0.3/ Mutluluk

2.2K 119 69
                                    


"Yarın bir konserimiz var. Bunun için programımı hazırlamamız gerek. Ayrıca kıyafetlerimi de stilistlerle beraber sen seçeceksin."

Dikkatli bir şekilde bir yandan bana yapacaklarımı anlatırken diğer yandan da telefonunda ki programı inceliyordu.

"Ayrıca 3 gün sonra bir fan meeting'i var. Meeting'e katılan fanların isimlerini listelemede de diğerlerine yardım etmelisin. Çünkü en az 500 kişi orada olacak. Bir de salon düzenini kontrol etmelisin. Bunlar için de hazırlıkları yapmada yardımcı olman gerek."

Dinlerken bile yorulduğum bu 1 haftayı nasıl geçireceğimi hiç bilmiyordum ama başarmaktan başka çarem yoktu.

Derin bir nefes verdiğimde telefondan bakışlarını kaldırıp bana baktı. Sıkıldığımı anladığında gülmeye başladı. Bunun üzerine oturduğum yerde doğrulup kendime çeki düzen verdim.

"Özür dilerim ben-"

"Ah sorun değil. Anlayabiliyorum seni."

Neden bu kadar güzel güldüğüne anlam veremesemde, Hoseok'un söylediklerini yazdığım kağıtta gözlerimi son kez gezdirdim.

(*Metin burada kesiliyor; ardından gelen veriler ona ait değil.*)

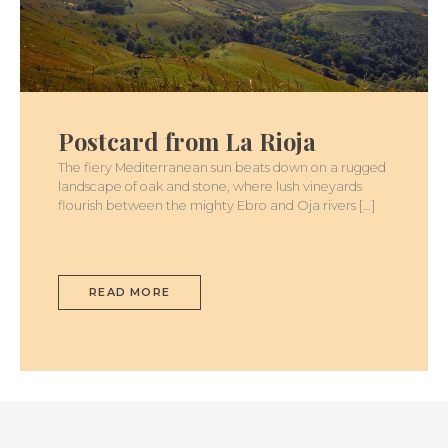
POSTCARD
FROM
LA
Postcard from La Rioja
RIOJA
The fiery Mediterranean sun beats down on a rugged
landscape of oak and stone, where lush vineyards
flourish between the mighty Ebro and Oja rivers […]
READ MORE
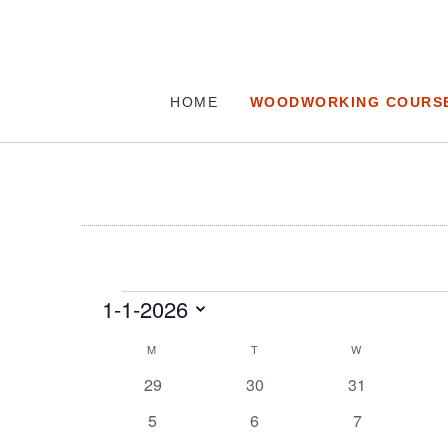
HOME
WOODWORKING COURS
Events
1-1-2026
Select
Calendar
M
MONDAY
T
TUESDAY
W
WEDNESDAY
date.
of
0
0
0
29
30
31
Events
events
events
events
0
0
0
5
6
7
events
events
events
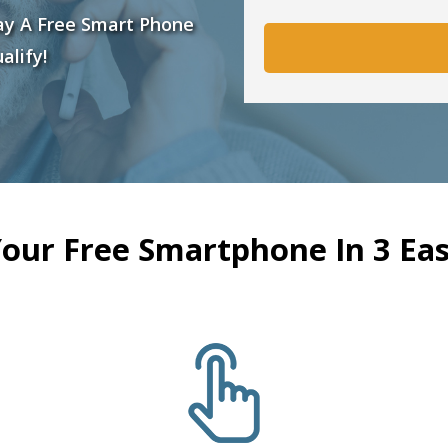
ay A Free Smart Phone
alify!
Your Free Smartphone In 3 Eas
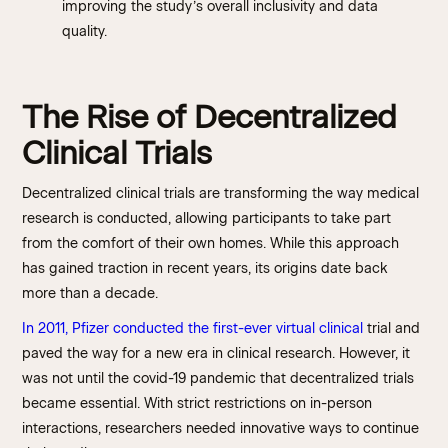
improving the study’s overall inclusivity and data
quality.
The Rise of Decentralized
Clinical Trials
Decentralized clinical trials are transforming the way medical
research is conducted, allowing participants to take part
from the comfort of their own homes. While this approach
has gained traction in recent years, its origins date back
more than a decade.
In 2011, Pfizer conducted the first-ever virtual clinical
trial and
paved the way for a new era in clinical research. However, it
was not until the covid-19 pandemic that decentralized trials
became essential. With strict restrictions on in-person
interactions, researchers needed innovative ways to continue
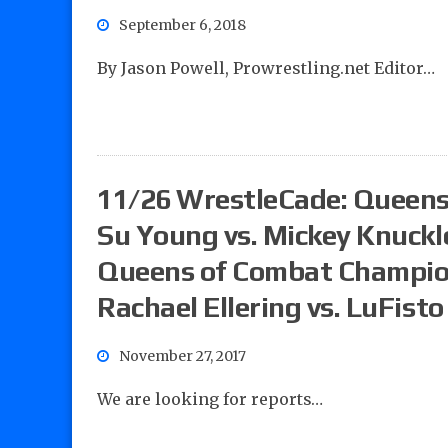
September 6, 2018
By Jason Powell, Prowrestling.net Editor…
11/26 WrestleCade: Queens
Su Young vs. Mickey Knuckl
Queens of Combat Champions
Rachael Ellering vs. LuFisto
November 27, 2017
We are looking for reports…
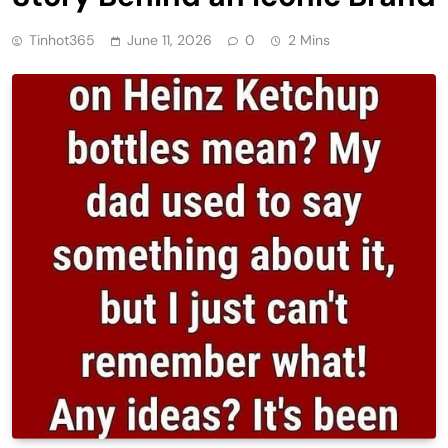
Tinhot365
June 11, 2026
0
2 Mins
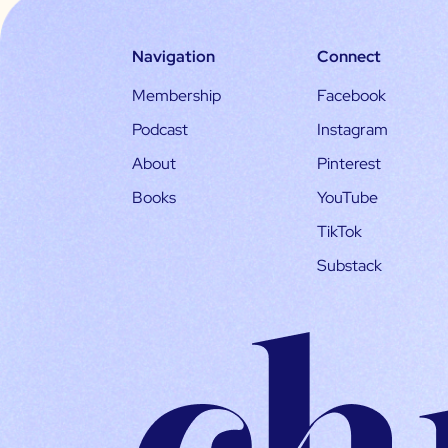
Navigation
Connect
Membership
Facebook
Podcast
Instagram
About
Pinterest
Books
YouTube
TikTok
Substack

"O zaman ben konserde giyeceğin kıyafetlere bir bakayım. Sende dans pratiğine git."

Notları yazdığım kağıdı elime alıp oturduğumuz koltuktan kalktığımda Hoseok'da benimle eş hızda kalktı.

"Ondan önce sanırım seni üyelerle tanıştırsam daha iyi olur."

Başımla onaylayıp peşinden yürümeye başladım. Asansöre binip bir üst kata çıktığımız da olduğum katı güçlü bir müzik sarmıştı. 

Müziğe daha fazla yaklaştığımız da bir kapının önüne geldik. Hoseok kapıyı tedbir amaçlı çalıp açtı ve içeri girdi. Onun girmesiyle birlikte müzik sesinin kesilmesi bir oldu. Bende peşinden içeri girdiğim de oda da birbirinden fazla yorulmuş ama yorgunken bile oldukça yakışıklı olmayı başarabilen 6 erkek vardı. Erkek olmalarına karşın benden güzel olmaları her ne kadar beni birazcık üzse de buna şimdilik takılmamaya karar verip Hoseok'un yanına gelerek onunla aynı hizada durdum.

"Bence ağzını kapatmalısın."

Hoseok'un kulağıma fısıldayan sesiyle kendime gelip ağzımı kapattım. Biraz soğuk bir şekilde kurduğu cümleyle birlikte battığım utangaçlık çukurundan çıkmak adına zoraki gülümsedim.

"Çocuklar bu benim yeni özel menejerim Aura. Eğer bir aksilik olmazsa bundan sonra benimle beraber çalışacak."

"Oh merhaba."

İlk tanışma eyleminde bulunan kişi kahverengi saçlı uzun çocuk olmuştu.

"İsmim Taehyung."

Cilveli bir şekilde elini uzattığında kahkaha atmamak için kendimi zor tutarak elini tuttum.

"Tamam, geri kalanıyla ben özet geçeyim."

Hoseok ciddileşen garip surat ifadesiyle üyeleri teker teker gösterip isimlerini saydı.

"Bu Jin hyung. En büyüğümüz. Bu Yoon Gi hyung. Nam Joon, grubun lideri. Jungkook maknae. Bu da Jimin."

Jimin muzip bir sırıtışla elini uzattığında Hoseok benden önce davranıp Jimin'in elini tuttu ve indirdi.

"Bence bu kadar yeterli. Aura senin işin yok muydu?"

"Ah tamam."

Neden böyle olduğunu anlayamadığım Hoseok'u ve diğerlerini arkamda bırakıp pratik odasından çıktım.